Oke, sepertinya pesan singkat memang membantu kita banyak. Namun sepertinya di luar negeri orang lebih memilih menggunakan telepon selulernya untuk berkirim surat elektronik, karena lebih murah, sedangkan sistem push email di negara ini masih sangat mahal. Maka saya harap sistem ini ‘ndak lebih malah lah dibanding pesan singkat.
Jika pun mesti mengutamakan layanan pesan singkat (sms), setahu saya biaya yang dikeluarkan operator tidak lebih dari Rp 30,00 per 160 karakter terkirim (dari salah satu majalah komputer langganan tetangga), kenapa harganya malah berkisar Rp 100,00 – Rp 300,00 per 160 karakter terkirim? Itu namanya cari untung 3 hingga 10 x lebih daripada biaya produksi, apa negeri ini sudah jadi bagian dari kapitalisme modern?

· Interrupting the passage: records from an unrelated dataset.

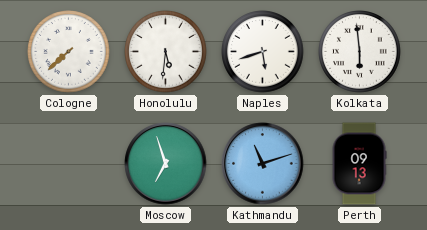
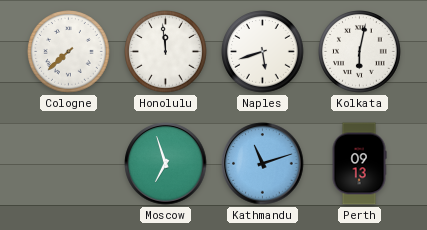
Honolulu: 5:31 -> 11:59
Kolkata: 5:59 -> 6:02
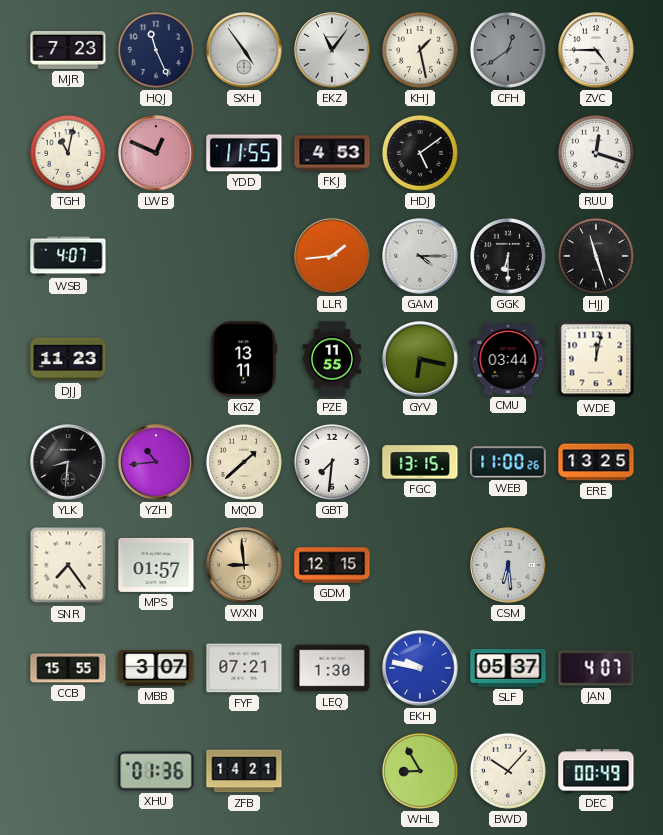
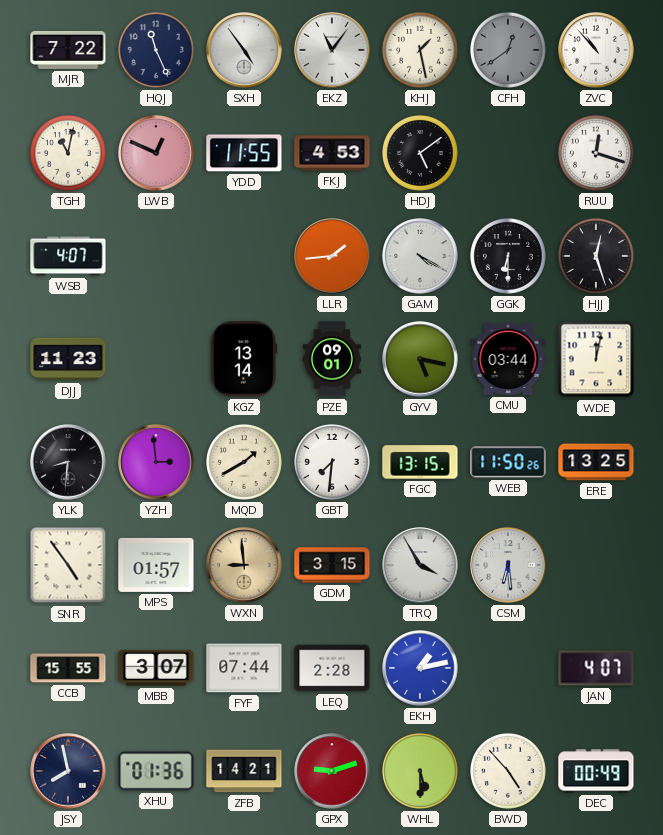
MJR: 7:23 -> 7:22
ZVC: 4:45 -> 10:53
GAM: 4:15 -> 4:20
HJJ: 11:27 -> 12:27
KGZ: 13:11 -> 13:14
PZE: 11:55 -> 09:01
GYV: 6:17 -> 5:17
YZH: 10:44 -> 2:59
MQD: 1:38 -> 1:40
WEB: 11:00 -> 11:50
SNR: 7:24 -> 4:54
GDM: 12:15 -> 3:15
TRQ: none -> 3:55
FYF: 07:21 -> 07:44
LEQ: 1:30 -> 2:28
EKH: 9:47 -> 1:13
SLF: 05:37 -> none
JSY: none -> 7:58
GPX: none -> 9:12
WHL: 8:55 -> 5:30
BWD: 10:07 -> 4:53
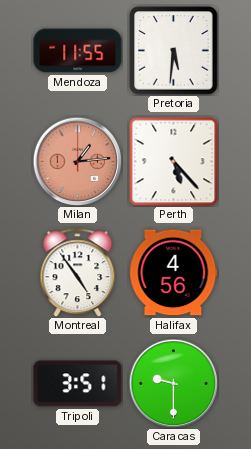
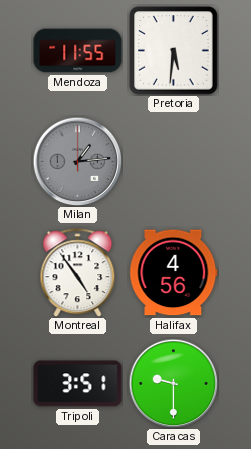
Milan dial: salmon -> grey
Perth: 5:23 -> none
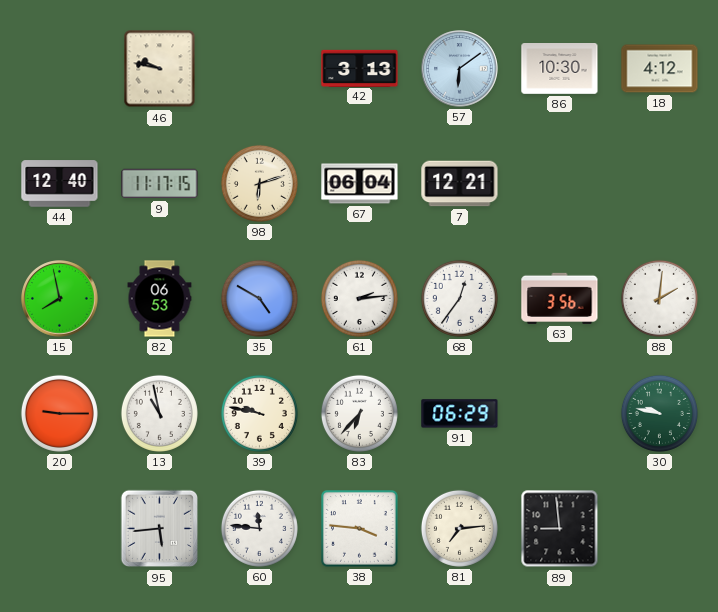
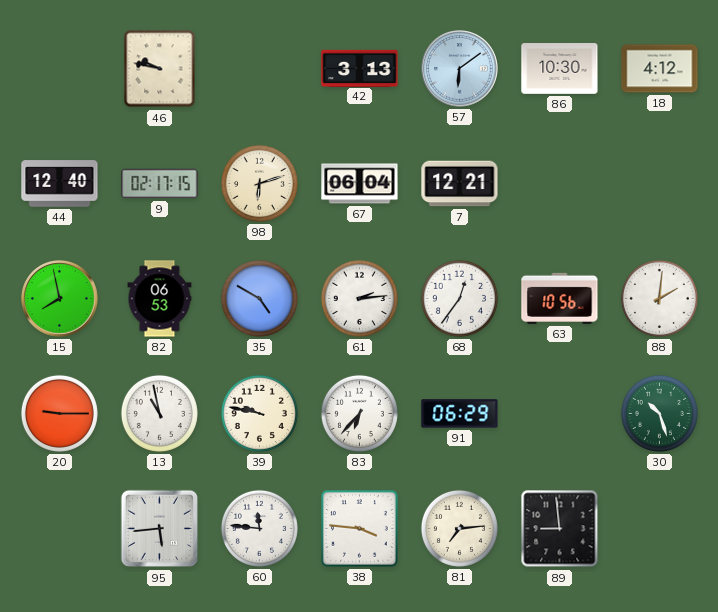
9: 11:17 -> 02:17
63: 3:56 -> 10:56
30: 9:47 -> 10:27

Tidak usalah menjadikan pesan singkat lebih murah dari itu Rp 30,00 per 160 karakter terkirim, apalagi sampai gratis segala jika untuk mesti bayar lebih banyak daripada yang kita gunakan. Semisal sebulan dengan Rp 50.000,00 dapat pesan singkat gratis sepuasnya, padahal sebulan cuma menghabiskan 100 x 160 karakter terkirim, artinya hanya tidak lebih dari Rp 3.000,00, lha ini kan pemborosan. Sebanyak apa sih pesan singkat singkat yang dikirim kebanyakan orang?
Berhentilah melakukan gangguan privasi. Tidak perlu ada gangguan privasi seperti apa yang lebih dikenal dengan “sms spam”. Itu tidak lucu, bahkan ada beberapa nomor “costumer support” yang bukan milik operator dari pesan sampah ini, apakah nomor privasi saya sudah dijual ke pihak ketiga? Terus terang saya dan mungkin banyak orang lagi tidak perlu dikirimi iklan-iklan ga penting, jangan-jangan nanti Anda minta bayaran lebih agar kami tidak dikirimi dengan sampah macam itu? Itu sih konyol.
Jadi operator telepon seluler berhentilah menjadi bagian dari kapitalisme yang melakukan segala cara untuk meraup keuntungan. Jika suatu saat rakyat tersadar betapa kalian menipu mereka selama ini, itulah akhir dari pelayanan ini.